**Task objective**
In your copy, leave out the pictures; write out all the data exactly.

**Input material**
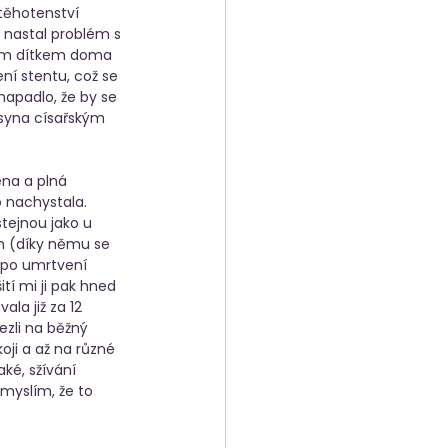
 těhotenství 
nastal problém s 
tým dítkem doma 
ní stentu, což se 
apadlo, že by se 
 syna císařským 
na a plná 
 nachystala. 
tejnou jako u 
m (díky němu se 
po umrtvení 
tí mi ji pak hned 
la již za 12 
ezli na běžný 
oji a až na různé 
ké, sžívání 
myslím, že to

**Answer to the exercise**
 těhotenství 
nastal problém s 
tým dítkem doma 
ní stentu, což se 
apadlo, že by se 
 syna císařským 
na a plná 
 nachystala. 
tejnou jako u 
m (díky němu se 
po umrtvení 
tí mi ji pak hned 
la již za 12 
ezli na běžný 
oji a až na různé 
ké, sžívání 
myslím, že to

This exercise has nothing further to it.